Ravi Romel Sharma
Ravi Romel Sharma
2007 Boren Scholarships
University of Pittsburgh
I chose to apply for the Boren Scholarship, most of all, because I wanted to improve my Hindi while truly experiencing everyday life in the heartland of India. My parents spoke Hindi at home, so I could already follow conversations well. But, because I had visited India a number of times before applying for the Boren Scholarship, I knew that I needed to improve my language skills in order to get an insider’s view. In addition to these personal goals, as a religious studies major, I hoped to deepen my understanding of India’s diverse religions in particular, and learn more about the dynamics of religious pluralism in democratic societies in general. Another factor was India’s growing importance to the United States. The two countries had announced a multifaceted “strategic partnership” in 2005, and President Bush had also identified Hindi as a “critical-need” language in the National Security Language Initiative in early 2006.
As a Boren Scholar in Varanasi, India, I took four semesters of Hindi over the course of one year (including the summer). The classes consisted of four to six students and combined written and conversational Hindi. The lessons varied with the professor, but formal study was an important complement to the informal learning I got through day-to-day life. In my free time, I spent many hours on my old bicycle exploring Varanasi, a city which dates back to ancient times. Though it is well-known for its important place in Hinduism, many people don’t know that the city also has a very large Muslim population. I chose to pursue an independent study on curricular reform in madrassas, or Muslim seminaries, which many children attend as an alternative to government-run public schools. Conducting interviews with local residents helped me to attain advanced speaking proficiency in Hindi by the time of my departure.

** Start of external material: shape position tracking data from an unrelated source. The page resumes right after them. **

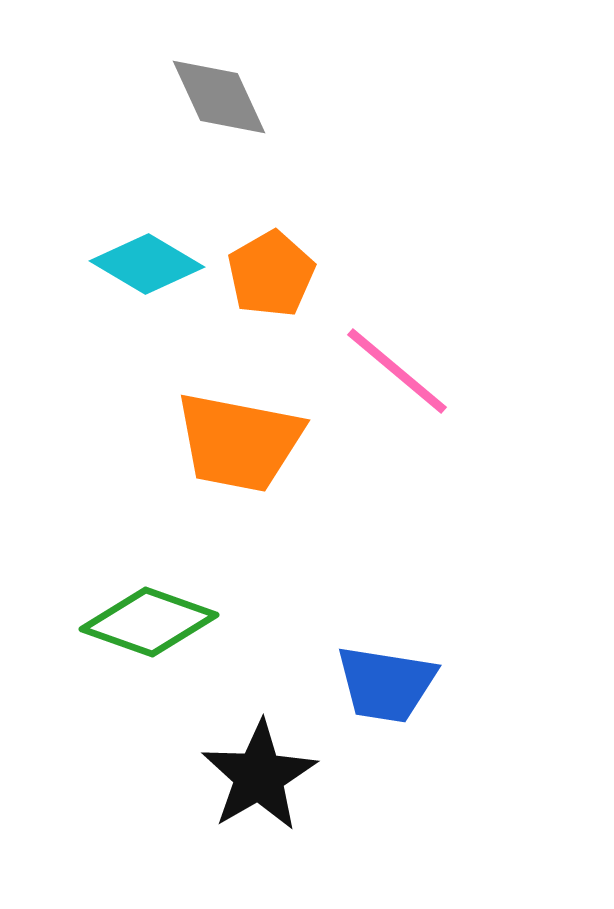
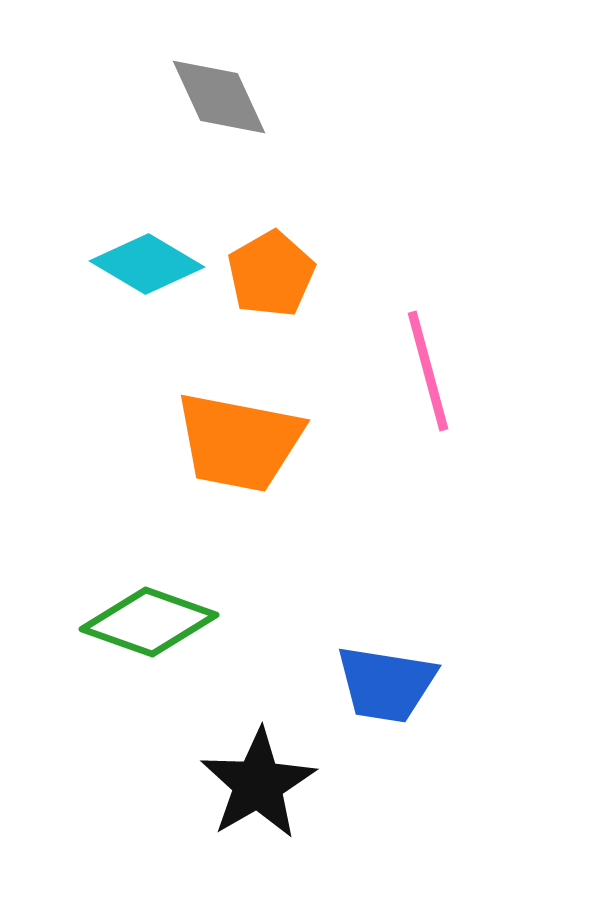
pink line: moved 31 px right; rotated 35 degrees clockwise
black star: moved 1 px left, 8 px down
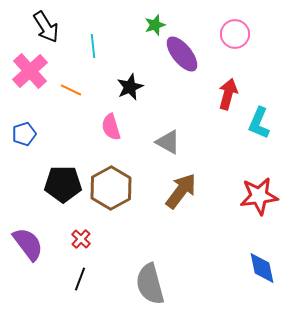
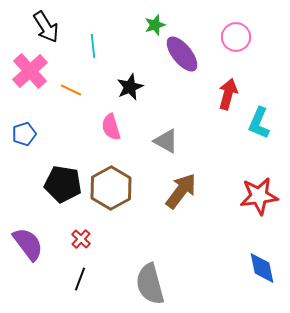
pink circle: moved 1 px right, 3 px down
gray triangle: moved 2 px left, 1 px up
black pentagon: rotated 9 degrees clockwise
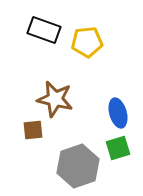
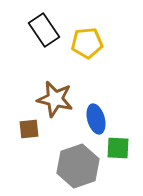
black rectangle: rotated 36 degrees clockwise
yellow pentagon: moved 1 px down
blue ellipse: moved 22 px left, 6 px down
brown square: moved 4 px left, 1 px up
green square: rotated 20 degrees clockwise
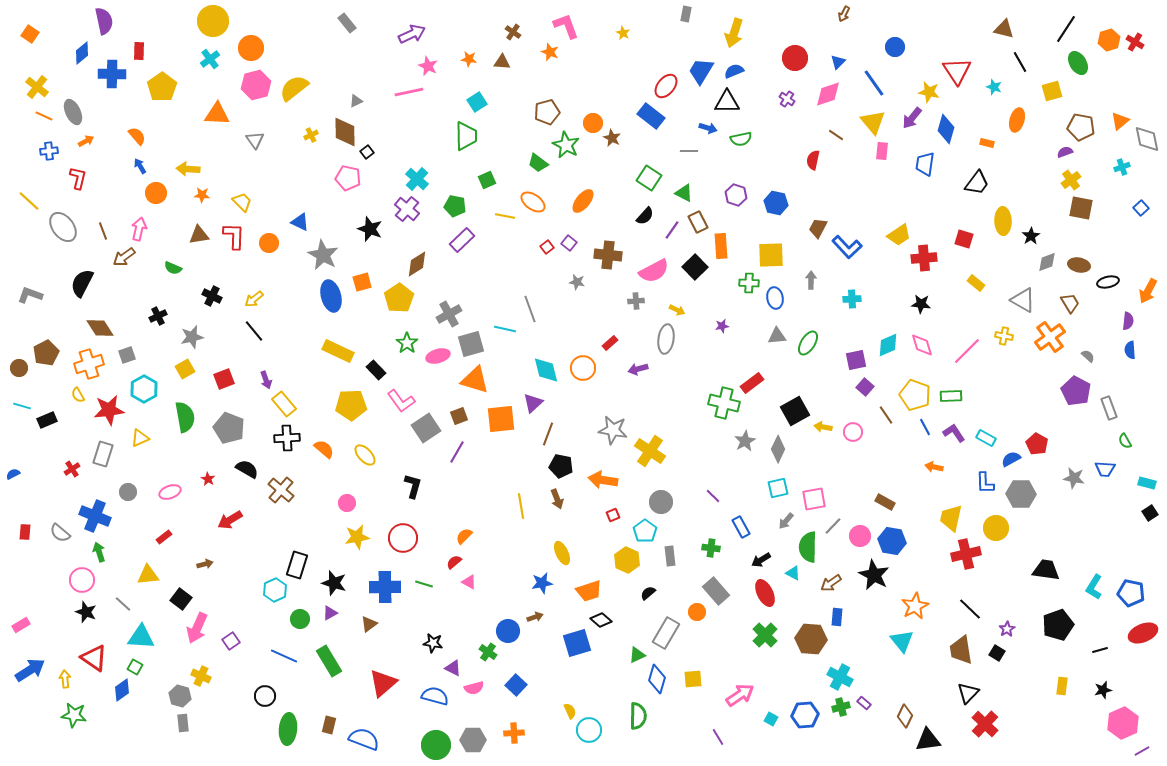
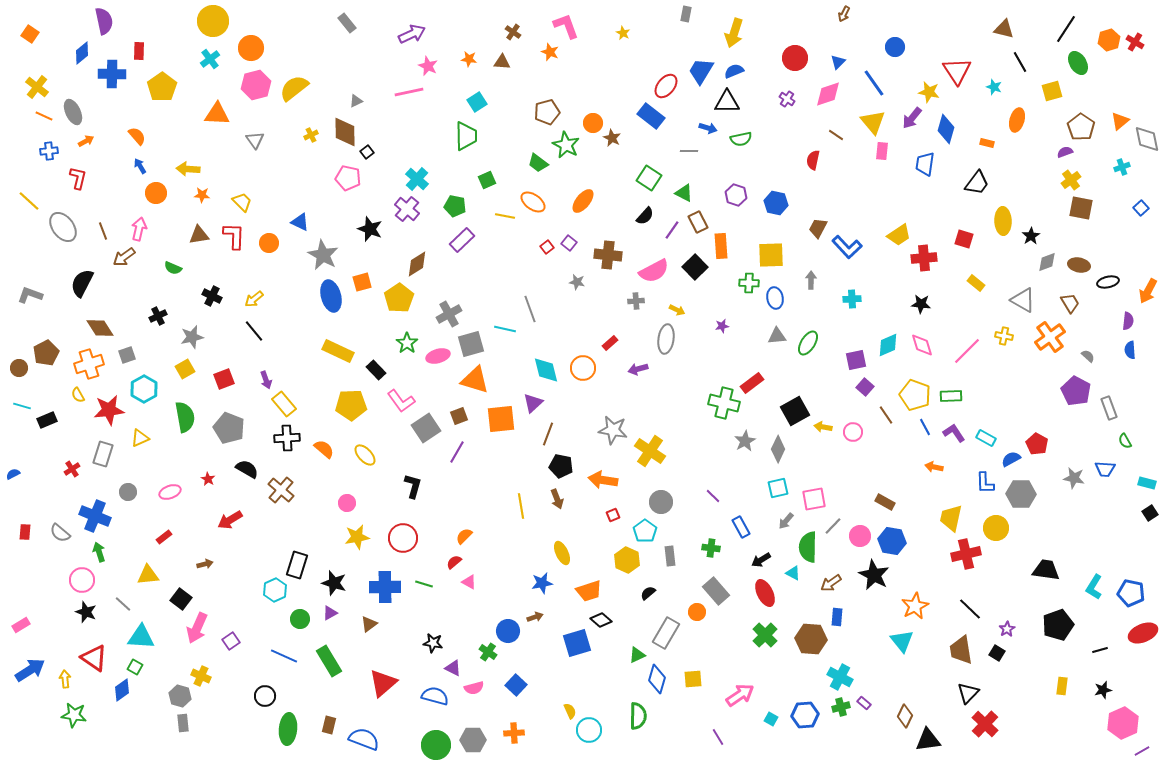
brown pentagon at (1081, 127): rotated 24 degrees clockwise
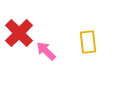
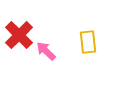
red cross: moved 2 px down
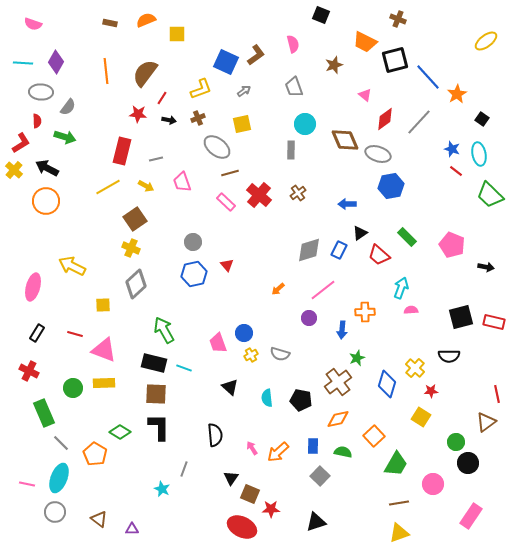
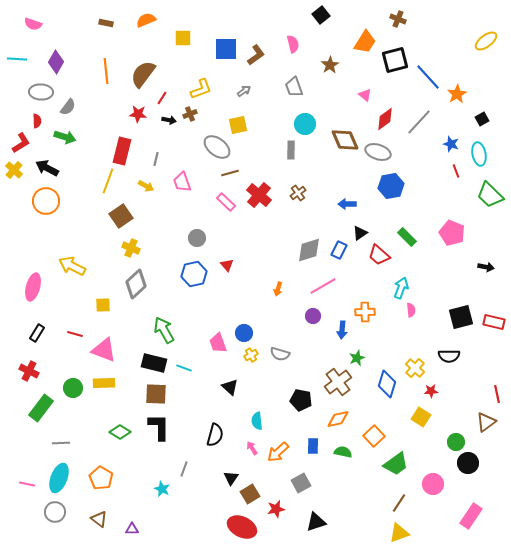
black square at (321, 15): rotated 30 degrees clockwise
brown rectangle at (110, 23): moved 4 px left
yellow square at (177, 34): moved 6 px right, 4 px down
orange trapezoid at (365, 42): rotated 85 degrees counterclockwise
blue square at (226, 62): moved 13 px up; rotated 25 degrees counterclockwise
cyan line at (23, 63): moved 6 px left, 4 px up
brown star at (334, 65): moved 4 px left; rotated 12 degrees counterclockwise
brown semicircle at (145, 73): moved 2 px left, 1 px down
brown cross at (198, 118): moved 8 px left, 4 px up
black square at (482, 119): rotated 24 degrees clockwise
yellow square at (242, 124): moved 4 px left, 1 px down
blue star at (452, 149): moved 1 px left, 5 px up
gray ellipse at (378, 154): moved 2 px up
gray line at (156, 159): rotated 64 degrees counterclockwise
red line at (456, 171): rotated 32 degrees clockwise
yellow line at (108, 187): moved 6 px up; rotated 40 degrees counterclockwise
brown square at (135, 219): moved 14 px left, 3 px up
gray circle at (193, 242): moved 4 px right, 4 px up
pink pentagon at (452, 245): moved 12 px up
orange arrow at (278, 289): rotated 32 degrees counterclockwise
pink line at (323, 290): moved 4 px up; rotated 8 degrees clockwise
pink semicircle at (411, 310): rotated 88 degrees clockwise
purple circle at (309, 318): moved 4 px right, 2 px up
cyan semicircle at (267, 398): moved 10 px left, 23 px down
green rectangle at (44, 413): moved 3 px left, 5 px up; rotated 60 degrees clockwise
black semicircle at (215, 435): rotated 20 degrees clockwise
gray line at (61, 443): rotated 48 degrees counterclockwise
orange pentagon at (95, 454): moved 6 px right, 24 px down
green trapezoid at (396, 464): rotated 24 degrees clockwise
gray square at (320, 476): moved 19 px left, 7 px down; rotated 18 degrees clockwise
brown square at (250, 494): rotated 36 degrees clockwise
brown line at (399, 503): rotated 48 degrees counterclockwise
red star at (271, 509): moved 5 px right; rotated 12 degrees counterclockwise
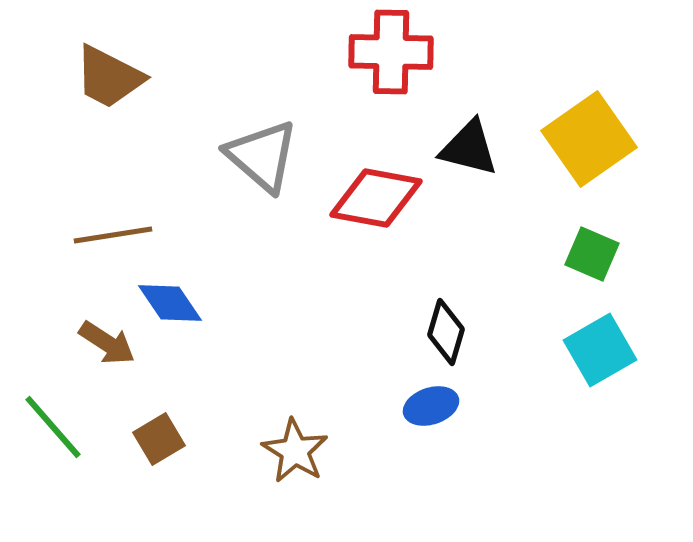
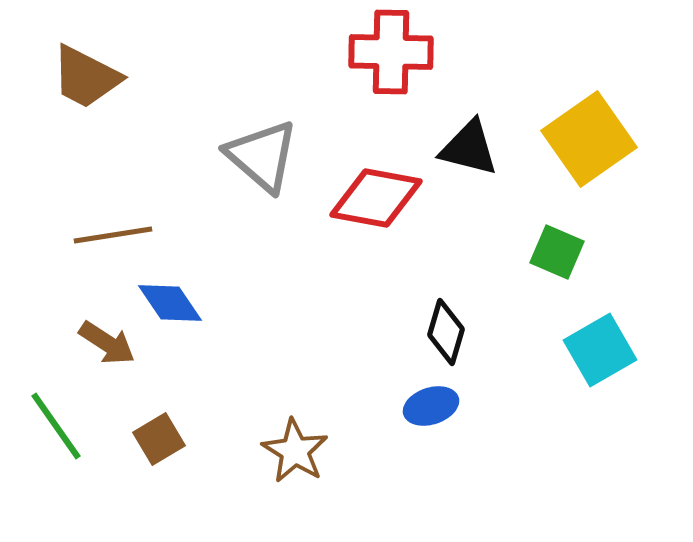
brown trapezoid: moved 23 px left
green square: moved 35 px left, 2 px up
green line: moved 3 px right, 1 px up; rotated 6 degrees clockwise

When I returned home, I pursued a joint degree (JD/MA) in law and international affairs at the Fletcher School (Tufts University) and the University of Virginia School of Law. After the first year of the program, I got a summer fellowship from an international microfinance institution, and I returned to India to work on a poverty alleviation program that an Indian development organization was then pioneering. Without my knowledge of Hindi and research experience as a Boren Scholar, I would not have been able to compete for the fellowship. The internship provided terrific on-the-ground experience, allowing me to utilize my language skills and cultural familiarity toward a specific end. In addition, it has better positioned me for national security work with the federal government. Since graduating in May 2011, I have been working as a judicial law clerk—another great steppingstone to federal government employment.
My advice for potential Boren Scholars is to use college, first and foremost, to engage with big ideas. College offers you the flexibility to let your mind wander—which is harder to do in professional school and in the working world. Take full advantage of that, but also try to develop one or two concrete skills. Whether it’s becoming conversant in a foreign language, knowing how to write a really solid persuasive essay, understanding the basics of financial accounting, or learning to do and interpret statistical analysis, you can push your own boundaries with few downside risks. Spending time abroad, and truly immersing yourself in a place outside your comfort zone, is an ideal way to accomplish both goals. Just as importantly, you will build basic life skills and unlock additional educational and professional opportunities.